Emsal Mahkeme Kararı İstanbul 3. Asliye Ticaret Mahkemesi 2014/738 E. 2019/405 K. 15.05.2019 T.

Görüntülediğiniz mahkeme kararı henüz kesinleşmemiştir. Yararlı olması amacıyla eklenmiştir.

T.C.
İSTANBUL
3. ASLİYE TİCARET MAHKEMESİ

ESAS NO : 2014/738 Esas
KARAR NO : 2019/405

DAVA : Tazminat
DAVA TARİHİ : 17/09/2014
KARAR TARİHİ : 15/05/2019

Mahkememizde görülmekte olan Tazminat davasının yapılan açık yargılaması sonucunda:
GEREĞİ DÜŞÜNÜLDÜ:
DAVA: Asıl davada davacı vekili dava dilekçesinde özetle; … adresinde faaliyet gösteren …Tic. A.Ş.’nin müvekkil şirket tarafından … nolu poliçe ile sigortalandığını, 08/06/2010 tarihinde meydana gelen aşırı yağışlar nedeni ile … Caddesi yolu üzerinde bulunan logar kapağından suyun taşması sonucu maddi hasar meydana geldiğini, müvekkil şirket tarafından yaptırılan ekspertiz incelemesi neticesinde “bir logardan (bütünsel değil noktasal) su taşmasının oluşması nedeni ile, bu taşmanın atık su gider hattında yeterli çapta yapılmamış yada artan ihtiyacı karşılamayacak kapasitede olmasından kaynaklanmış olabileceği” şeklinde beyanda bulunulduğu, sigortalı işyerinde su basmasından dolayı 117.600,00 TL hasar meydana geldiğini ve müvekkil şirketçe 21/01/2011 tarihinde hasar tazminatının sigortalıya ödenerek haklarına halef olunduğunu, 07/03/2011 tarihinde …’ye rücu yazısı yazılmış olup, davalı …’nin rücu yazısını 16/03/2011 tarihinde tebliğ aldığını, … tarafından müvekkili şirkete gönderilen 12/04/2011 tarihli cevabi yazıda, “… Çalışma 07/09/2007 tarihinde idaremiz tarafından ihalesi yapılmış olan “… Şube Müdürlüğü Mesuliyet Sahası İçerisinde Su ve Kanal Yapım, Bakım ve Rehabilitasyon İşi Kapsamında” 27/12/2007 tarih ve 2007/794 sayılı Yönetim Kurulu Kararı ile … Ltd.
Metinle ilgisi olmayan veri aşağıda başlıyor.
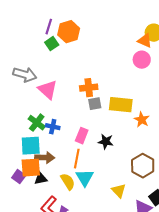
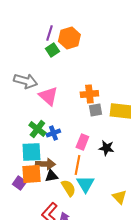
blue cross: (53, 127) -> (53, 133), turned -32
black triangle: (41, 179) -> (51, 176), moved

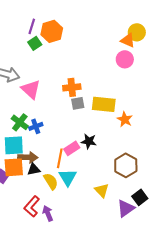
pink rectangle: (82, 142) -> (72, 148), moved, turned 35

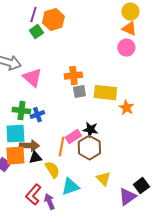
yellow circle: (137, 32) -> (130, 12), moved
green cross: (20, 122) -> (21, 111), turned -30
brown hexagon: (126, 165) -> (89, 148), moved
cyan triangle: (68, 177) -> (70, 187), moved, turned 42

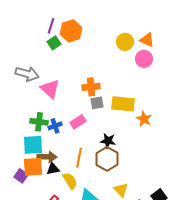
yellow circle: (130, 12) -> (125, 42), moved
pink rectangle: (73, 137) -> (78, 122), moved

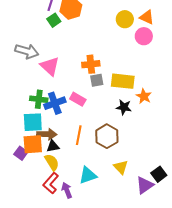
pink rectangle: (78, 122) -> (78, 99), turned 63
blue cross: (55, 126) -> (55, 103), size x1.5
black star: (108, 141) -> (124, 107), moved
yellow semicircle: (70, 181) -> (52, 162), moved

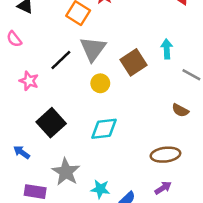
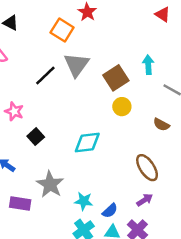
pink star: (29, 81) -> (14, 111), moved
yellow circle: (100, 83) -> (122, 107), moved
black square: (51, 123) -> (36, 137), size x0.6
brown ellipse: (165, 155) -> (147, 168), turned 64

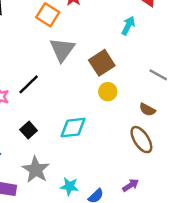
cyan arrow: (148, 65) -> (128, 26), moved, turned 30
black line: (45, 75) -> (29, 84), moved
black square: (36, 137) -> (29, 130), moved
brown ellipse: (147, 168) -> (141, 140), moved

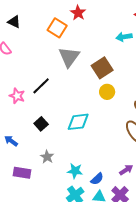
cyan arrow: (128, 26) -> (124, 37), turned -126
gray star: (36, 170) -> (47, 157), size x0.6

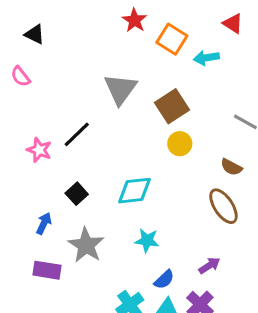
orange square: (57, 28) -> (172, 39), moved
blue arrow: (11, 141) -> (44, 223), moved, turned 80
gray star: (47, 157) -> (86, 245), size x1.6
cyan star: (75, 171) -> (147, 241), moved

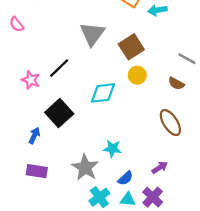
brown semicircle: (231, 167) -> (176, 83), moved
cyan diamond: (134, 191) -> (103, 93), moved
black square: (77, 194) -> (59, 113), size x1.6
gray star: (86, 245) -> (85, 168), moved

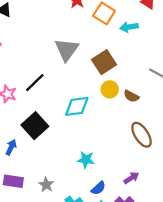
brown semicircle: (176, 83) -> (131, 96), moved
gray star: (85, 168) -> (46, 185), moved, size x0.6

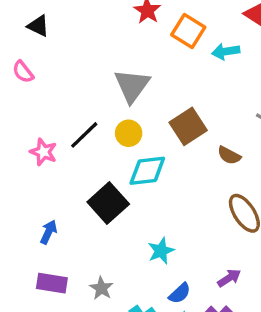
brown square: (104, 62) -> (188, 126), moved
yellow circle: (110, 89) -> (129, 133), moved
black square: (35, 126) -> (108, 203), moved
cyan star: (86, 160) -> (161, 251), turned -30

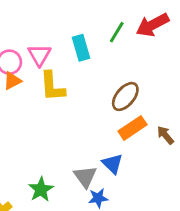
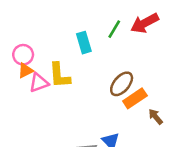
pink triangle: (39, 55) -> (39, 83), moved, turned 40
orange rectangle: (132, 128) -> (135, 98), moved

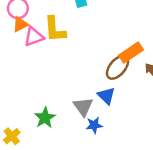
brown ellipse: (122, 84) -> (117, 67), moved

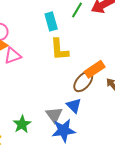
yellow L-shape: (55, 29) -> (59, 49), moved
blue star: (94, 125) -> (64, 130), size x1.6

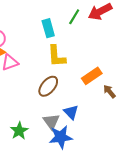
brown ellipse: (83, 82) -> (48, 86), moved

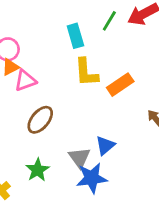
orange rectangle: (92, 76) -> (120, 85), moved
brown ellipse: (48, 86) -> (40, 120), moved
blue triangle: (71, 112) -> (105, 146), turned 35

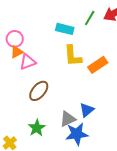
cyan rectangle: (75, 36) -> (65, 29), turned -60
gray triangle: (80, 158) -> (68, 119), turned 42

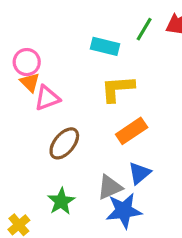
orange triangle: (17, 52) -> (30, 82), turned -48
yellow L-shape: (73, 56) -> (118, 89), turned 90
orange rectangle: (98, 65) -> (132, 131), moved

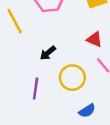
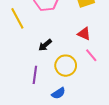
blue semicircle: (87, 111) -> (58, 93), moved

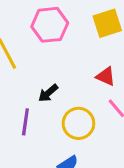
purple line: (35, 75) -> (25, 122), moved

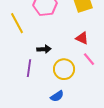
black arrow: (48, 93) -> (44, 49), turned -144

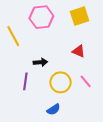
pink line: (89, 59) -> (86, 81), moved

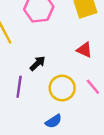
black arrow: (40, 62) -> (38, 63), turned -40

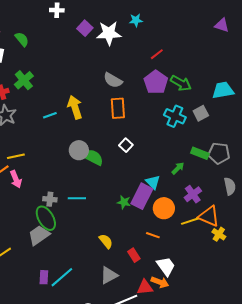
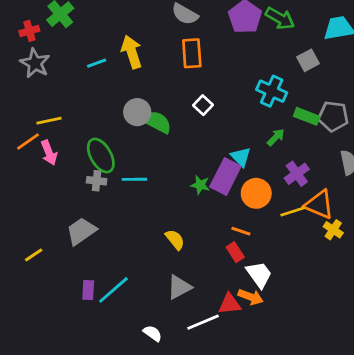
cyan cross: (175, 116) -> (272, 91), moved
green ellipse: (46, 218) -> (101, 156), moved
red rectangle: (134, 255) -> (235, 252), moved

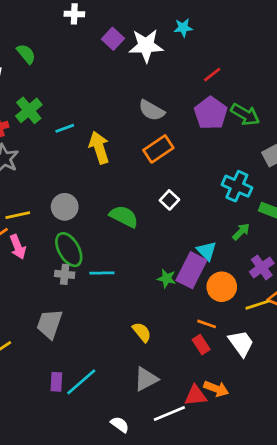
orange rectangle: (192, 53) -> (158, 149), turned 60
cyan line: (97, 63) -> (65, 128), moved
gray circle: (137, 112) -> (65, 207), moved
gray trapezoid: (81, 231) -> (50, 324), turned -36
white trapezoid: (259, 275) -> (241, 343), moved

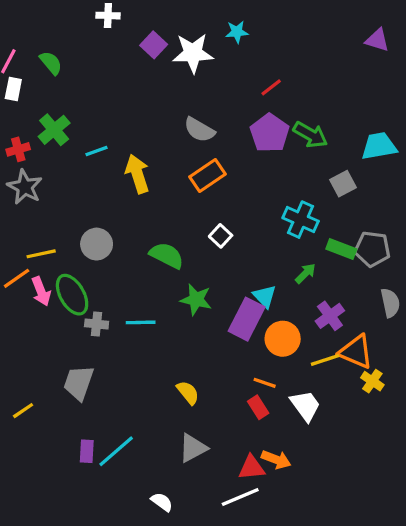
green ellipse: (69, 250) -> (72, 295), moved
green star: (167, 278) -> (196, 300), moved, size x1.4
white line: (169, 414) -> (240, 497), moved

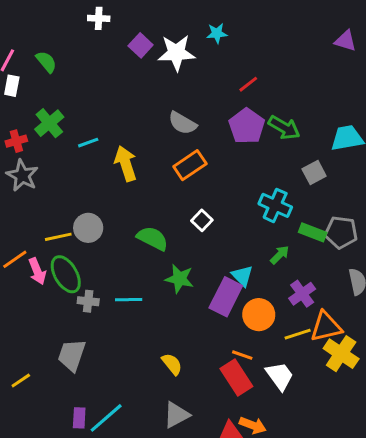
yellow line: (41, 254) -> (58, 237), moved
orange triangle: (356, 352) -> (326, 327), turned -36
yellow cross: (372, 381) -> (341, 354), size x1.6
red rectangle: (258, 407) -> (236, 377), size x1.6

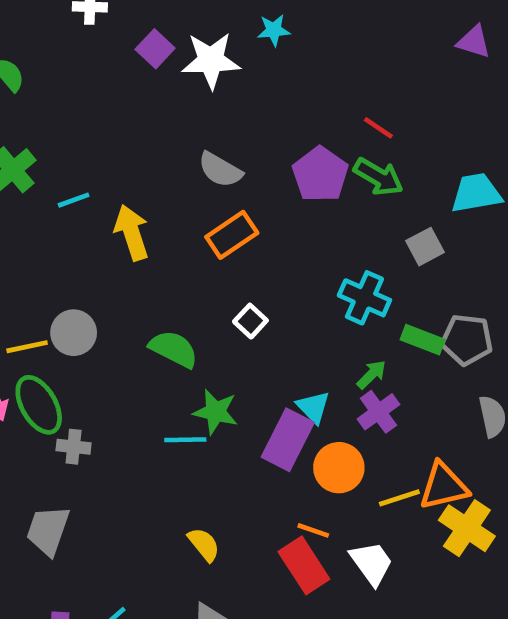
red line: (248, 84) -> (378, 128), moved, turned 72
purple cross: (302, 294) -> (378, 412), moved
cyan line: (129, 300) -> (185, 440), moved

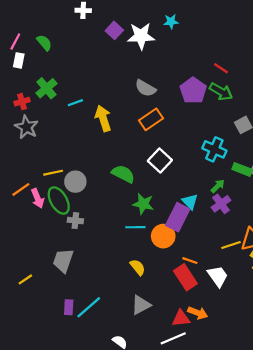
white square: (250, 321) -> (160, 161), size x1.5
gray circle: (74, 333) -> (75, 182), moved
cyan line: (185, 440) -> (135, 227), moved
orange circle: (339, 468) -> (163, 236), moved

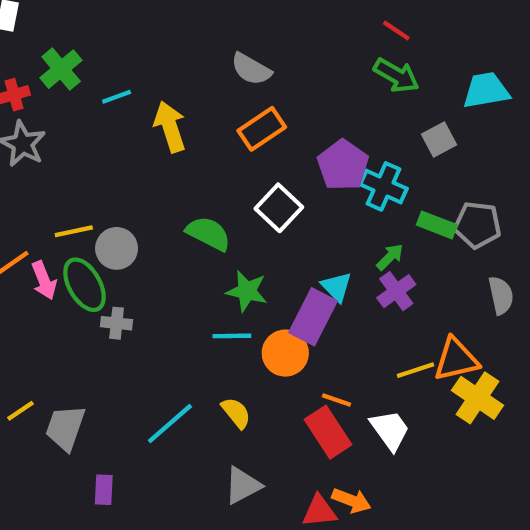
purple pentagon: (193, 90) -> (343, 165), moved
gray trapezoid: (63, 261) -> (65, 428), moved
yellow line: (25, 279) -> (20, 411), moved
cyan line: (89, 307) -> (170, 424), moved

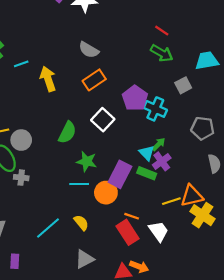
green rectangle: (437, 225) -> (147, 173), moved
green semicircle: (208, 233) -> (67, 133), turned 90
cyan triangle: (337, 287) -> (147, 153), moved

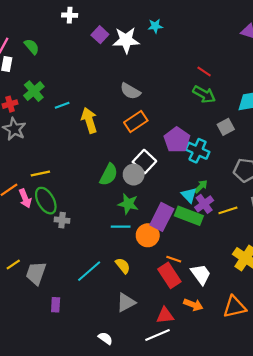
gray circle: (21, 140) -> (134, 175), moved
green rectangle: (147, 173) -> (189, 216), size x1.4
orange triangle: (192, 196) -> (234, 307), moved
yellow line: (171, 201) -> (228, 210), moved
orange arrow: (139, 267) -> (193, 305), moved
Ve …Tic. Şti. İş ortaklığı + RMS Unternahmasgruppe Richard Mayer Konsorsiyumu tarafından yapılmıştır, yüklenici firma ile kurumları arasındaki sözleşmenin 8. maddesi gereği “diğer alt yapı kuruluşlarına ve 3. şahıslara verilen her türlü zarar ve ziyandan yüklenici firma sorumlu olup konu ile ilgili olarak …” cevabının verildiğini, … Belediyesi’nin de “bölgemizdeki kanalizasyon tesisi ve tesisatları … genel müdürlüğü görev alanında kalmaktadır. Dolayısı ile hasar bedelinin ilgili kuruluştan talep edilmesi…” şeklinde cevap vererek müvekkil şirketin talebini redettiğini, TTK’nın 1301. maddesi gereğince, halefiyet yetkisine haiz sigorta bedelini ödeyen müvekkili şirketin dahili su hasarı nedeni ile meydana gelen zarar sebebi ile davalılardan asli kusur nedeni ile tahsili gereken 117.600,00 TL’nin ödenmesi için davalılara müracaat ettiğini ancak bir sonuç alamadığını beyanla tahsilde tekerrür olmamak kaydı ile fazlaya dair her türlü talep ve dava hakları saklı kalmak kaydı ile 117.600,00 TL tazminatın 21/01/2011 tarihinden itibaren işleyecek avans faizi ile davalılardan tahsiline, yargılama gideri ve vekalet ücretinin davalılara yükletilmesine karar verilmesini talep ve dava etmiştir.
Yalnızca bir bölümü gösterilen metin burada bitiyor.